Saved entries
=-=-=

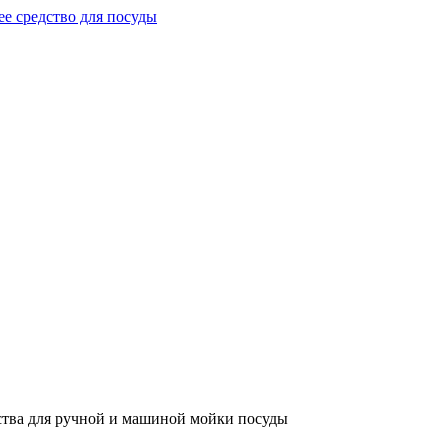
тва для ручной и машиной мойки посуды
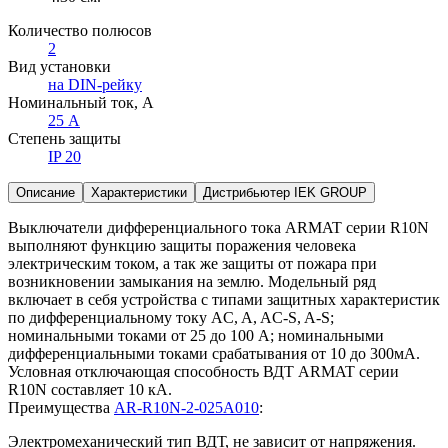
Количество полюсов
2
Вид установки
на DIN-рейку
Номинальный ток, А
25 А
Степень защиты
IP 20
Описание
Характеристики
Дистрибьютер IEK GROUP
Выключатели дифференциального тока ARMAT серии R10N
выполняют функцию защиты поражения человека
электрическим током, а так же защиты от пожара при
возникновении замыкания на землю. Модельный ряд
включает в себя устройства с типами защитных характеристик
по дифференциальному току AC, A, AC-S, A-S;
номинальными токами от 25 до 100 А; номинальными
дифференциальными токами срабатывания от 10 до 300мА.
Условная отключающая способность ВДТ ARMAT серии
R10N составляет 10 кА.
Преимущества
AR-R10N-2-025A010
:
Электромеханический тип ВДТ, не зависит от напряжения.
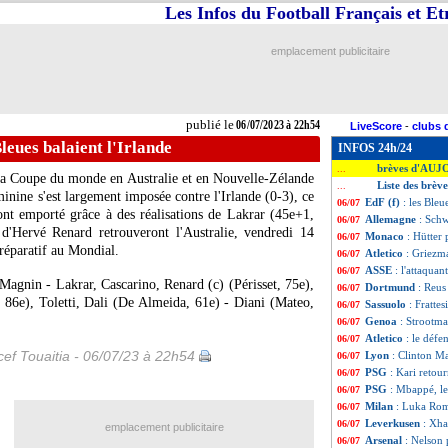
Les Infos du Football Français et E
emplacement publicitaire
publié le
06/07/2023 à 22h54
LiveScore
-
clubs 
Bleues balaient l'Irlande
INFOS 24h/24
brèves d'AUJ
...
la Coupe du monde en Australie et en Nouvelle-Zélande
Liste des brève
...
minine s'est largement imposée contre l'Irlande (0-3), ce
EdF (f)
: les Bleu
06/07
'ont emporté grâce à des réalisations de Lakrar (45e+1,
Allemagne
: Schw
06/07
d'Hervé Renard retrouveront l'Australie, vendredi 14
Monaco
: Hütter 
06/07
préparatif au Mondial.
Atletico
: Griezm
06/07
ASSE
: l'attaquan
06/07
agnin - Lakrar, Cascarino, Renard (c) (Périsset, 75e),
Dortmund
: Reus
06/07
 86e), Toletti, Dali (De Almeida, 61e) - Diani (Mateo,
Sassuolo
: Frattes
06/07
Genoa
: Strootma
06/07
Atletico
: le défe
06/07
ef Touaitia - 06/07/23 à 22h54
Lyon
: Clinton Ma
06/07
PSG
: Kari retour
06/07
PSG
: Mbappé, le
06/07
Milan
: Luka Rom
06/07
Leverkusen
: Xha
06/07
emplacement publicitaire
Arsenal
: Nelson 
06/07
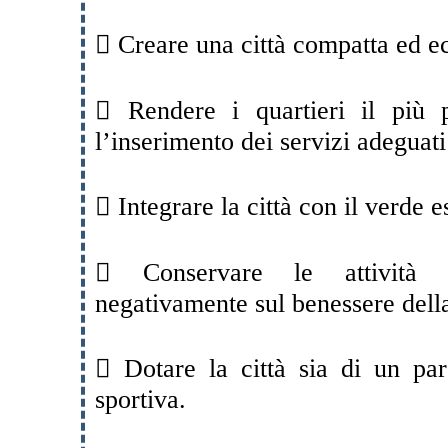
 Creare una città compatta ed e
 Rendere i quartieri il più po
l’inserimento dei servizi adeguati
 Integrare la città con il verde e
 Conservare le attività p
negativamente sul benessere dell
 Dotare la città sia di un p
sportiva.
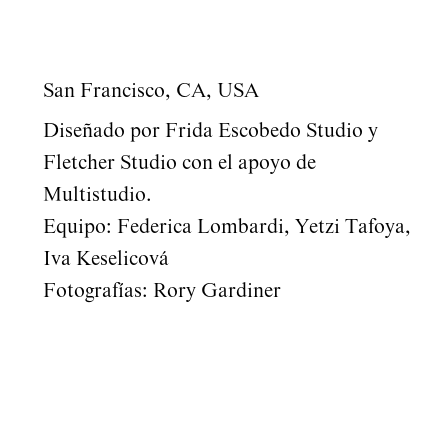
San Francisco, CA, USA
Diseñado por Frida Escobedo Studio y
Fletcher Studio con el apoyo de
Multistudio.
Equipo: Federica Lombardi, Yetzi Tafoya,
Iva Keselicová
Fotografías: Rory Gardiner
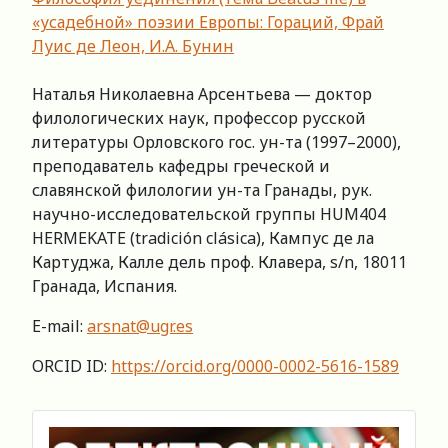
«усадебной» поэзии Европы: Гораций, Фрай
Луис де Леон, И.А. Бунин
Наталья Николаевна Арсентьева — доктор
филологических наук, профессор русской
литературы Орловского гос. ун-та (1997–2000),
преподаватель кафедры греческой и
славянской филологии ун-та Гранады, рук.
научно-исследовательской группы HUM404
HERMEKATE (tradición clásica), Кампус де ла
Картуджа, Калле дель проф. Клавера, s/n, 18011
Гранада, Испания.
E-mail:
arsnat@ugr.es
ORCID ID:
https://orcid.org/0000-0002-5616-1589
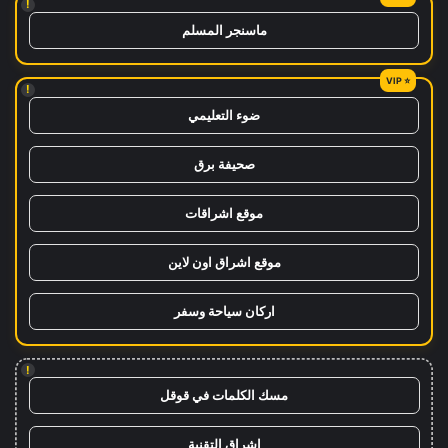
!
ماسنجر المسلم
!
ضوء التعليمي
صحيفة برق
موقع اشراقات
موقع اشراق اون لاين
اركان سياحة وسفر
!
مسك الكلمات في قوقل
اشراق التقنية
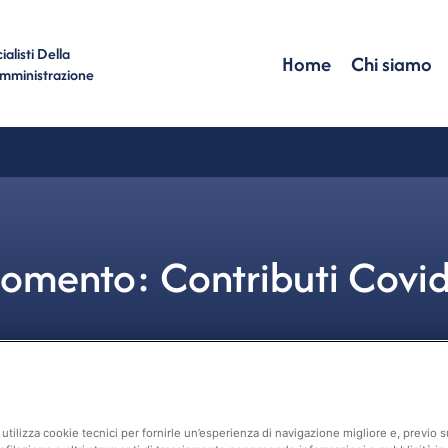
alisti Della
Home
Chi siamo
Amministrazione
omento: Contributi Covi
utilizza cookie tecnici per fornirle un’esperienza di navigazione migliore e, previo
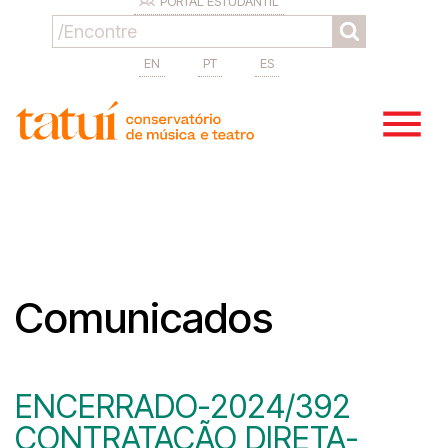
PORTAL ESTUDANTIL
EN
PT
ES
Comunicados
ENCERRADO-2024/392
CONTRATAÇÃO DIRETA-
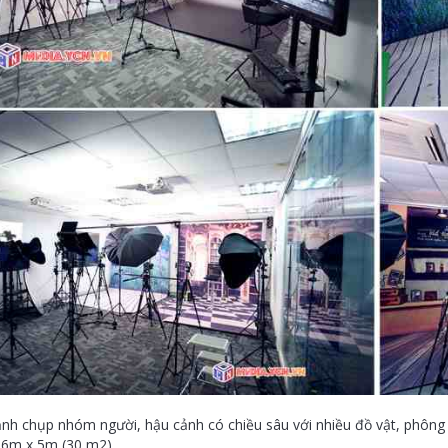
nh chụp nhóm người, hậu cảnh có chiều sâu với nhiều đồ vật, phông mà
 6m x 5m (30 m2).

=-=-=

WHAT YOU ARE ASKED TO DO: Tell how many lines of the data include the word "токами", without any other words.

FINISHED EXERCISE: 2